Anil Agarwal-led Vedanta on Tuesday said it has completed the reorganization review and concluded that current structure is optimal and is commensurate with the current scale and its diversified lines of businesses.
Therefore, the company will not undertake any corporate restructure including demerger or spin off and will continue with its existing structure.
Further, the company has announced a capital allocation policy that is along the lines of a consistent, disciplined, and balanced allocation of capital with long term Balance Sheet management.
Vedanta, in November last year, decided that the company should undertake a review of the corporate structure and evaluate full range of options and alternatives to unlock value and simplify the corporate structure.
The capital allocation outlay across three large streams will be as under capital expenditure, dividend policy and inorganic growth.
The capex includes both growth and sustaining capex and substantive amount of this outlay will be in existing lines of operations with focus on volume augmentation, cost reduction, ESG and moving to value added products, which command higher margins.
Further, sustaining capex will be tracked on per ton basis and managed through annual operating plan exercise.
Vedanta said, minimum 30% of attributable profit after tax (before exceptional items) of company (excluding profits of HZL) will be distributed as dividend.
The company will also selectively invest in acquisitions, which are accretive to existing businesses or that have synergies with its core businesses.
The capital allocation policy will be the primary guiding factor for strategic acquisitions and the company said it will consider select mergers and acquisitions, within the overall capital allocation framework.

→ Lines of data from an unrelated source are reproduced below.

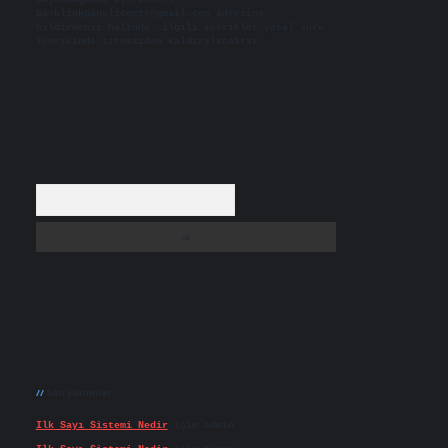
backlinkpanelicomtr@gmail.com
adresine
bildirmeniz halinde, ilgili içerikler yasal süre
içerisinde sitemizden kaldırılacaktır.
Arama
Son yorumlar
Ilk Sayı Sistemi Nedir
için
admin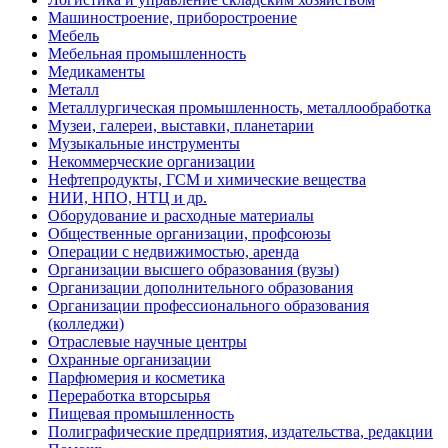
Машиностроение, приборостроение
Мебель
Мебельная промышленность
Медикаменты
Металл
Металлургическая промышленность, металлообработка
Музеи, галереи, выставки, планетарии
Музыкальные инструменты
Некоммерческие организации
Нефтепродукты, ГСМ и химические вещества
НИИ, НПО, НТЦ и др.
Оборудование и расходные материалы
Общественные организации, профсоюзы
Операции с недвижимостью, аренда
Организации высшего образования (вузы)
Организации дополнительного образования
Организации профессионального образования
(колледжи)
Отраслевые научные центры
Охранные организации
Парфюмерия и косметика
Переработка вторсырья
Пищевая промышленность
Полиграфические предприятия, издательства, редакции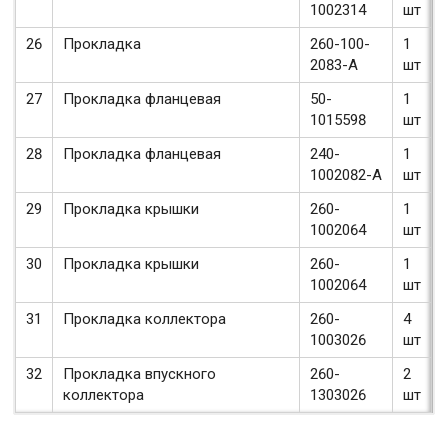
1002314
шт
26
Прокладка
260-100-
1
2083-А
шт
27
Прокладка фланцевая
50-
1
1015598
шт
28
Прокладка фланцевая
240-
1
1002082-А
шт
29
Прокладка крышки
260-
1
1002064
шт
30
Прокладка крышки
260-
1
1002064
шт
31
Прокладка коллектора
260-
4
1003026
шт
32
Прокладка впускного
260-
2
коллектора
1303026
шт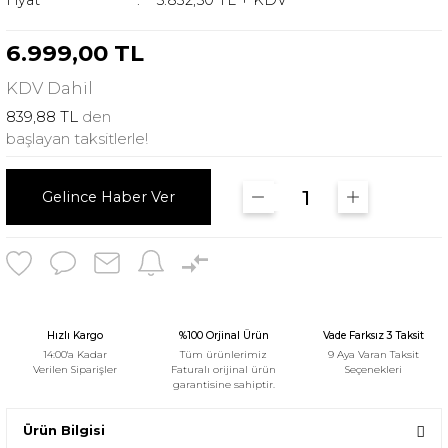
Fiyat
5.832,50 TL + KDV
6.999,00 TL
KDV
Dahil
839,88 TL
den
başlayan taksitlerle!
Gelince Haber Ver
Hızlı Kargo
%100 Orjinal Ürün
Vade Farksız 3 Taksit
14:00'a Kadar
Tüm ürünlerimiz
9 Aya Varan Taksit
Verilen Siparişler
Faturalı orijinal ürün
Seçenekleri
garantisine sahiptir.
Ürün Bilgisi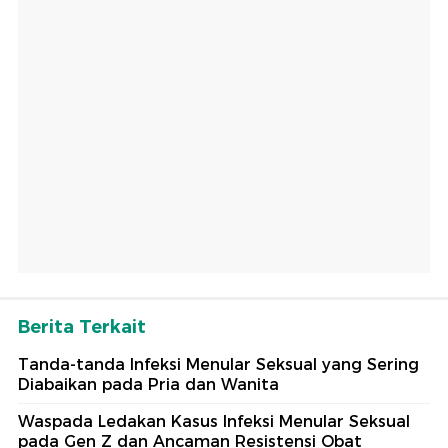
Berita Terkait
Tanda-tanda Infeksi Menular Seksual yang Sering
Diabaikan pada Pria dan Wanita
Waspada Ledakan Kasus Infeksi Menular Seksual
pada Gen Z dan Ancaman Resistensi Obat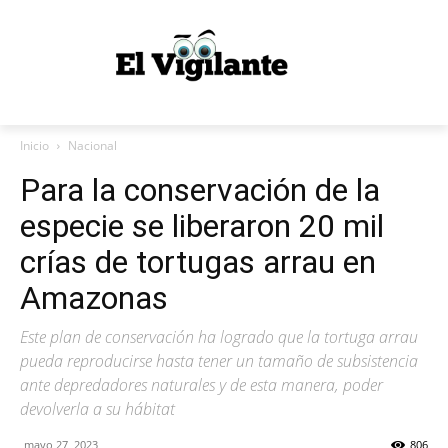
Inicio
Nacional
Para la conservación de la
especie se liberaron 20 mil
crías de tortugas arrau en
Amazonas
Este plan de conservación ha logrado que la tortuga arrau
pueda reproducirse hasta tener un tamaño de subsistencia
ante depredadores naturales y de esta manera, poder
devolverla a su hábitat
mayo 27, 2023
806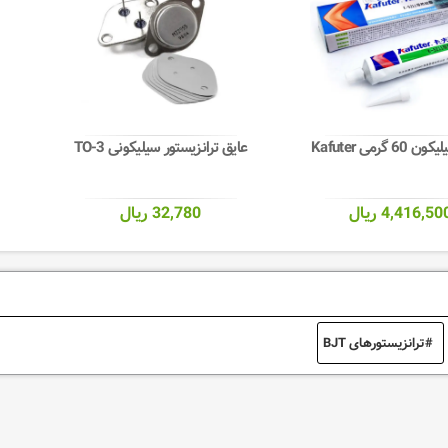
 گرمی Kafuter
عایق ترانزیستور سیلیکونی TO-3
4,416,50 ریال
32,780 ریال
ترانزیستورهای BJT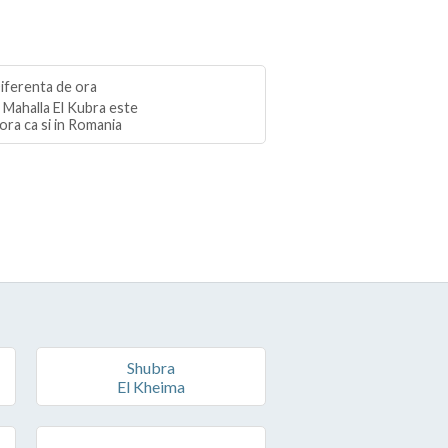
l Mahalla El Kubra este
ora ca si in Romania
Shubra
El Kheima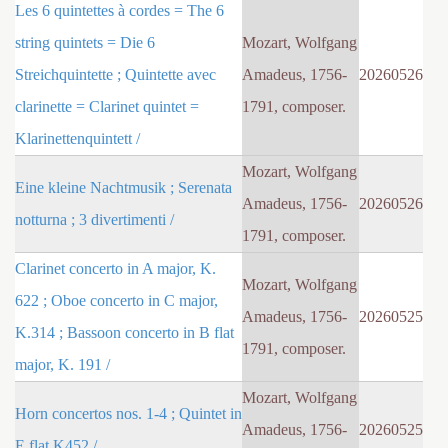
Les 6 quintettes à cordes = The 6
string quintets = Die 6
Mozart, Wolfgang
Streichquintette ; Quintette avec
Amadeus, 1756-
20260526
clarinette = Clarinet quintet =
1791, composer.
Klarinettenquintett /
Mozart, Wolfgang
Eine kleine Nachtmusik ; Serenata
Amadeus, 1756-
20260526
notturna ; 3 divertimenti /
1791, composer.
Clarinet concerto in A major, K.
Mozart, Wolfgang
622 ; Oboe concerto in C major,
Amadeus, 1756-
20260525
K.314 ; Bassoon concerto in B flat
1791, composer.
major, K. 191 /
Mozart, Wolfgang
Horn concertos nos. 1-4 ; Quintet in
Amadeus, 1756-
20260525
E flat K452 /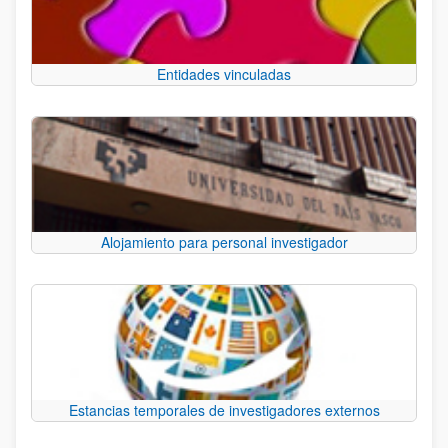
Entidades vinculadas
Alojamiento para personal investigador
Estancias temporales de investigadores externos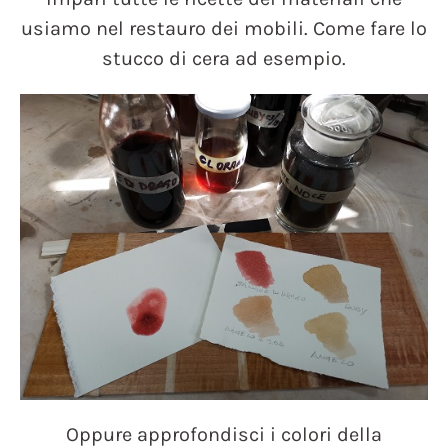
usiamo nel restauro dei mobili. Come fare lo
stucco di cera ad esempio.
Oppure approfondisci i colori della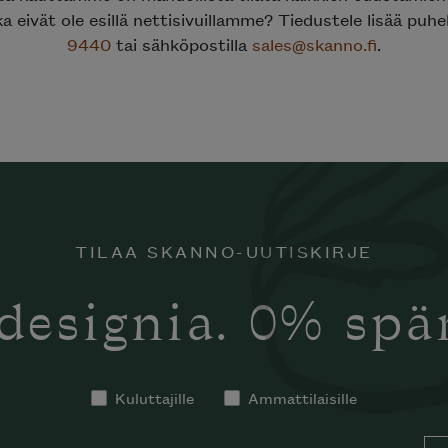
ka eivät ole esillä nettisivuillamme? Tiedustele lisää puh
9440
tai sähköpostilla
sales@skanno.fi
.
TILAA SKANNO-UUTISKIRJE
designia. 0% sp
Kuluttajille
Ammattilaisille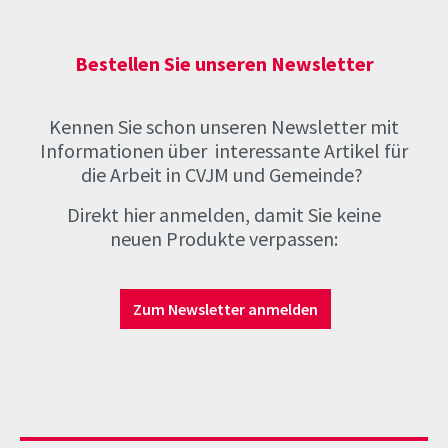
Bestellen Sie unseren Newsletter
Kennen Sie schon unseren Newsletter mit
Informationen über
interessante Artikel
für
die Arbeit in CVJM und Gemeinde?
Direkt hier anmelden, damit Sie keine
neuen Produkte verpassen:
Zum Newsletter anmelden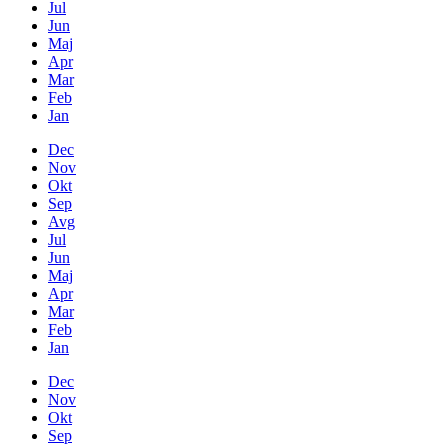
Jul
Jun
Maj
Apr
Mar
Feb
Jan
Dec
Nov
Okt
Sep
Avg
Jul
Jun
Maj
Apr
Mar
Feb
Jan
Dec
Nov
Okt
Sep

The company said it has proven expertise and successful track record of turning around acquired businesses and that it will participate in divestment program which has strategic fit with the portfolio.
Vedanta further said the bid for BPCL is at EOI stage and in case the transaction culminates, the company may undertake management of the acquired business, through appropriate profit-sharing arrangement or on management fee model.
A specific fund, with a strategic investor will be set up to fund the potential investment, without leveraging Vedanta’s balance sheet.